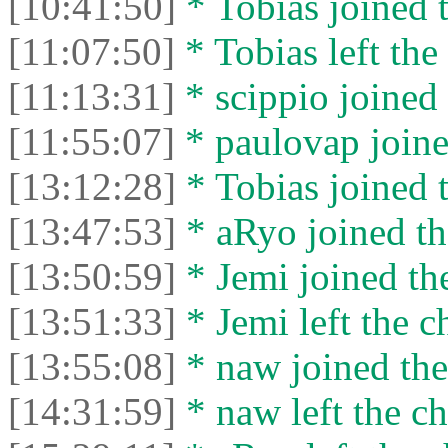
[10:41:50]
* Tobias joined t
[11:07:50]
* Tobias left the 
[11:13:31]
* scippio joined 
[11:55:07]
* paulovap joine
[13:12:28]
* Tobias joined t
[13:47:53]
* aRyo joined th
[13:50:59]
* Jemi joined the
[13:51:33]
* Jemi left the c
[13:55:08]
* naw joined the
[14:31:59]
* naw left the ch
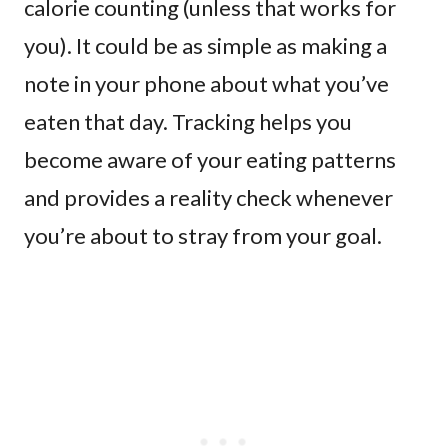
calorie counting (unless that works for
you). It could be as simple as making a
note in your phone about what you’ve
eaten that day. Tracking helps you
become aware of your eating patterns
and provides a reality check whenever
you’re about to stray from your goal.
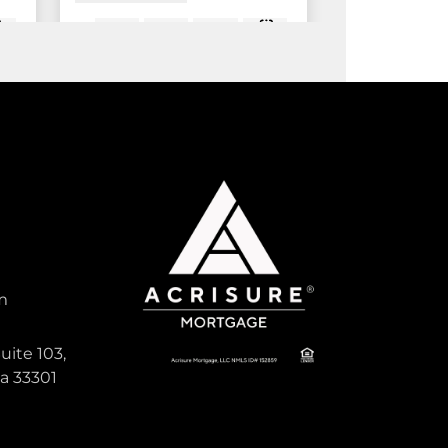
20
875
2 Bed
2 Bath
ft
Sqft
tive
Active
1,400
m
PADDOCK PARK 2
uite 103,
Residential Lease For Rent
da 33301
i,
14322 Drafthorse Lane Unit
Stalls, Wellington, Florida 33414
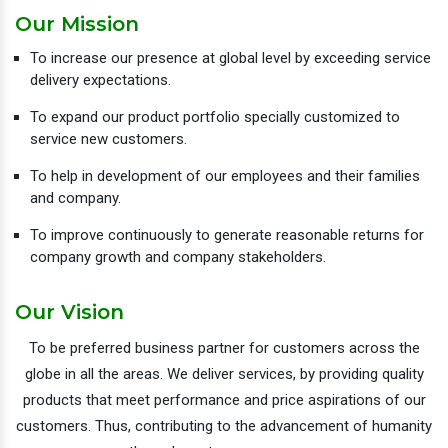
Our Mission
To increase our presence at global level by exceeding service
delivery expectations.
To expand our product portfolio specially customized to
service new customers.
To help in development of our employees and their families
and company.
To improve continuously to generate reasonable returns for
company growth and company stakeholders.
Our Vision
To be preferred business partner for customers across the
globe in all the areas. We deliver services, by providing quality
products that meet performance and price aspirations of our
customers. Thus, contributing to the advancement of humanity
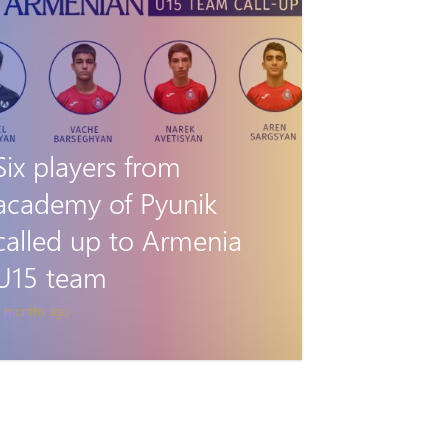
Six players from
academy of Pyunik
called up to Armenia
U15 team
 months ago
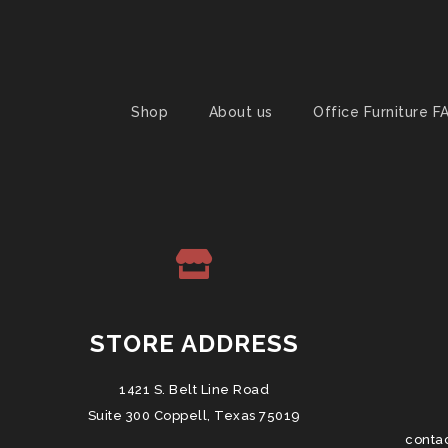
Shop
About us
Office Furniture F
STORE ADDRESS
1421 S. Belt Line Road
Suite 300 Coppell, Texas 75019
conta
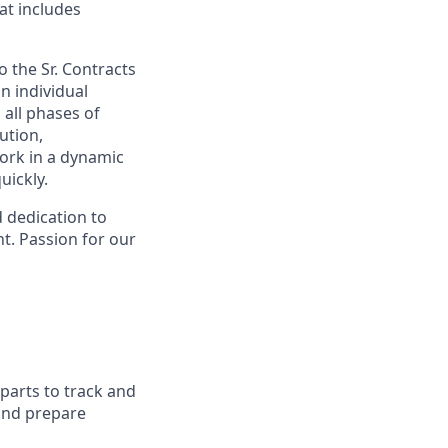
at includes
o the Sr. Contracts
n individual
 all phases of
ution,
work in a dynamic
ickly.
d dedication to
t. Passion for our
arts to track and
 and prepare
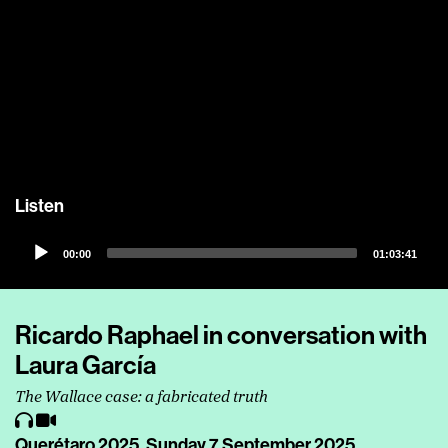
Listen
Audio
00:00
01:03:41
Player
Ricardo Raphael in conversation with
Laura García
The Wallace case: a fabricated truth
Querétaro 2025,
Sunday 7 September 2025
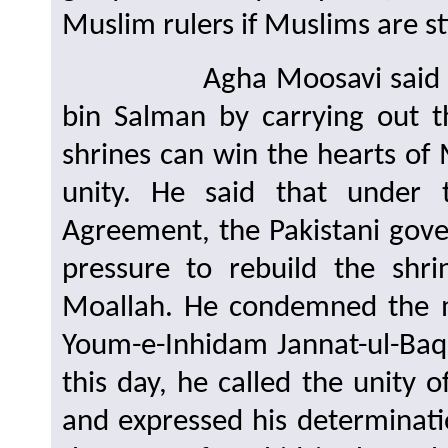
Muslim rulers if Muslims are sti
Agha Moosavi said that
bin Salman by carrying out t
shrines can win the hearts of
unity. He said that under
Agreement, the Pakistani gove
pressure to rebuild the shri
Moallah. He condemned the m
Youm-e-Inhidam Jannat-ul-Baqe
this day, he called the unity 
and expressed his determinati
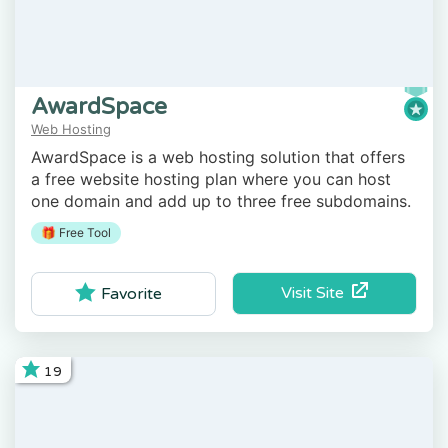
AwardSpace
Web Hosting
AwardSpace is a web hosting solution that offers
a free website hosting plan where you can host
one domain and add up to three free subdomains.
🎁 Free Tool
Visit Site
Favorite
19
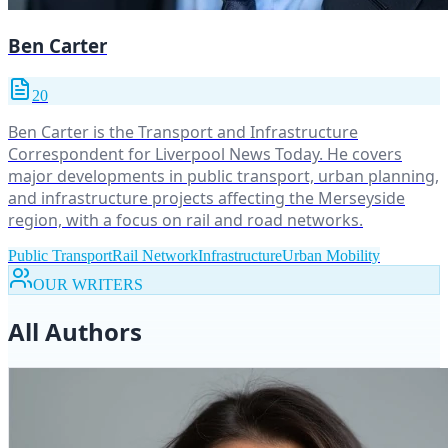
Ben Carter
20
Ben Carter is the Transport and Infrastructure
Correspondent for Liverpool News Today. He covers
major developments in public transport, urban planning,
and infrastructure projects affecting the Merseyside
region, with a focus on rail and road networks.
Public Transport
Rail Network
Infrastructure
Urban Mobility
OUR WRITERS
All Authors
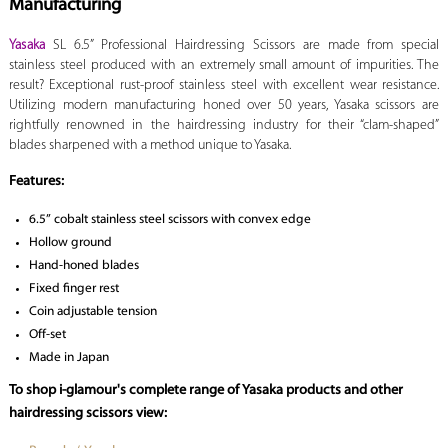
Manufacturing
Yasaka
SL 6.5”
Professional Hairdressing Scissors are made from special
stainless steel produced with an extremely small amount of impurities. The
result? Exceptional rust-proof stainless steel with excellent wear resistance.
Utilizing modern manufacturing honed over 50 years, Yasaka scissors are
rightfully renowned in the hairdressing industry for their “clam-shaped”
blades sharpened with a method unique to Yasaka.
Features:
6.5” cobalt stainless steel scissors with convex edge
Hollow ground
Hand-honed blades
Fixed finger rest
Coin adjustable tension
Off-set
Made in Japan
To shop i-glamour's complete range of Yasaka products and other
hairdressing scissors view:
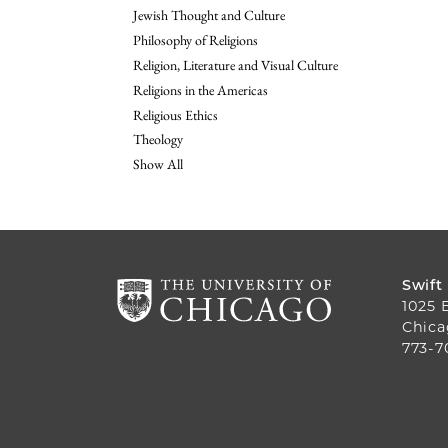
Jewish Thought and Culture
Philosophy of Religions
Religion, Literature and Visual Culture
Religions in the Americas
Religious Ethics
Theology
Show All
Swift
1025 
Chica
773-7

────────────────────────────────────────

**EXERCISE INSTRUCTIONS**. From the first line to the last, restate the entries exactly, without pictures.

**RESPONSE TO THE EXERCISE**.
[10:41:50]
* Tobias joined t
[11:07:50]
* Tobias left the 
[11:13:31]
* scippio joined 
[11:55:07]
* paulovap joine
[13:12:28]
* Tobias joined t
[13:47:53]
* aRyo joined th
[13:50:59]
* Jemi joined the
[13:51:33]
* Jemi left the c
[13:55:08]
* naw joined the
[14:31:59]
* naw left the ch
calorie counting (unless that works for
you). It could be as simple as making a
note in your phone about what you’ve
eaten that day. Tracking helps you
become aware of your eating patterns
and provides a reality check whenever
you’re about to stray from your goal.
20
875
2 Bed
2 Bath
ft
Sqft
tive
Active
1,400
m
PADDOCK PARK 2
uite 103,
Residential Lease For Rent
da 33301
i,
14322 Drafthorse Lane Unit
Stalls, Wellington, Florida 33414
Our Mission
To increase our presence at global level by exceeding service
delivery expectations.
To expand our product portfolio specially customized to
service new customers.
To help in development of our employees and their families
and company.
To improve continuously to generate reasonable returns for
company growth and company stakeholders.
Our Vision
To be preferred business partner for customers across the
globe in all the areas. We deliver services, by providing quality
products that meet performance and price aspirations of our
customers. Thus, contributing to the advancement of humanity
Six players from
academy of Pyunik
called up to Armenia
U15 team
 months ago
Shop
About us
Office Furniture F
STORE ADDRESS
1421 S. Belt Line Road
Suite 300 Coppell, Texas 75019
conta
at includes
o the Sr. Contracts
n individual
 all phases of
ution,
work in a dynamic
ickly.
d dedication to
t. Passion for our
arts to track and
 and prepare
Listen
Audio
00:00
01:03:41
Player
Ricardo Raphael in conversation with
Laura García
The Wallace case: a fabricated truth
Querétaro 2025,
Sunday 7 September 2025
Muslim rulers if Muslims are sti
Agha Moosavi said that
bin Salman by carrying out t
shrines can win the hearts of
unity. He said that under
Agreement, the Pakistani gove
pressure to rebuild the shri
Moallah. He condemned the m
Youm-e-Inhidam Jannat-ul-Baqe
this day, he called the unity 
and expressed his determinati
AwardSpace
Web Hosting
AwardSpace is a web hosting solution that offers
a free website hosting plan where you can host
one domain and add up to three free subdomains.
🎁 Free Tool
Visit Site
Favorite
19
Ben Carter
20
Ben Carter is the Transport and Infrastructure
Correspondent for Liverpool News Today. He covers
major developments in public transport, urban planning,
and infrastructure projects affecting the Merseyside
region, with a focus on rail and road networks.
Public Transport
Rail Network
Infrastructure
Urban Mobility
OUR WRITERS
All Authors
Manufacturing
Yasaka
SL 6.5”
Professional Hairdressing Scissors are made from special
stainless steel produced with an extremely small amount of impurities. The
result? Exceptional rust-proof stainless steel with excellent wear resistance.
Utilizing modern manufacturing honed over 50 years, Yasaka scissors are
rightfully renowned in the hairdressing industry for their “clam-shaped”
blades sharpened with a method unique to Yasaka.
Features:
6.5” cobalt stainless steel scissors with convex edge
Hollow ground
Hand-honed blades
Fixed finger rest
Coin adjustable tension
Off-set
Made in Japan
To shop i-glamour's complete range of Yasaka products and other
hairdressing scissors view:
Jewish Thought and Culture
Philosophy of Religions
Religion, Literature and Visual Culture
Religions in the Americas
Religious Ethics
Theology
Show All
Swift
1025 
Chica
773-7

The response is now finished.